John Lorne Campbell - Biography

Biography

In the 1930s Campbell was living on the Hebridean island of Barra where, with the author Compton Mackenzie, he founded the Sea League to fight for the rights of local fisherman and organised a strike of motorists in protest at having to pay tax on an island with no made-up roads. In 1935 he married the American musician Margaret Fay Shaw, whom he met on the island of South Uist. In 1938 the couple bought the island of Canna, south of Skye, and went to live there in Canna House. He farmed the island for 40 years and made it a sanctuary for wildlife. At the same time he continued to record a disappearing Gaelic heritage and to write and publish extensively about Gaelic and Highland culture and life. In 1981 Campbell gave Canna to the National Trust for Scotland, but he continued to live on the island. He died while on holiday in Italy and in accordance with his wishes was "buried where he fell", but in 2006 his body was returned to Canna and reburied in a wood planted by himself. His widow remained at Canna House until her death in 2004 at the age of 101.

Campbell's partnership with Shaw was professional as well as marital. Together the couple assembled an important archive of Scottish Gaelic song and poetry, including manuscripts, sound recordings, photographs and film, in an effort similar to that carried on by Marjory Kennedy-Fraser in the 1900s. Campbell's three-volume collection of Hebridean folk songs, published between 1969 and 1981, is regarded as a valuable source by musicians and folklorists. The Campbell archive at Canna House is now in the possession of the National Trust for Scotland.

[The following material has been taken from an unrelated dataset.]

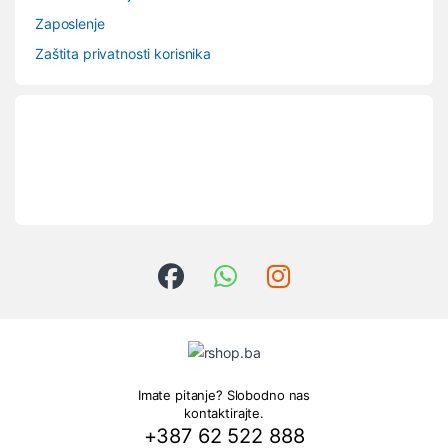
Zaposlenje
Zaštita privatnosti korisnika
Imate pitanje? Slobodno nas
kontaktirajte.
+387 62 522 888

In addition to his other interests, in 1936 Campbell began to study the distribution and migration of insects. His Hebridean collection, started on Barra in 1936 was continued on Canna from 1938 with the use of a mercury vapour moth trap from 1951 onwards. The collection now consists of 30 cabinet drawers containing 283 species of macrolepidoptera, including the first recorded specimen of the noctuid moth Dianthoecia caesia taken in Scotland and some other surprises. He was the official migrant recorder for Canna from 1938, and was at times able to get the help of more than one head lighthouse keeper from Hyskeir. Interviews with Campbell and Shaw were broadcast in 1985 on Scottish Television, in a programme called "Canna – an Island Story".

A biography of Campbell, "The Man Who Gave Away His Island," by Ray Perman, was published by Birlinn in 2010.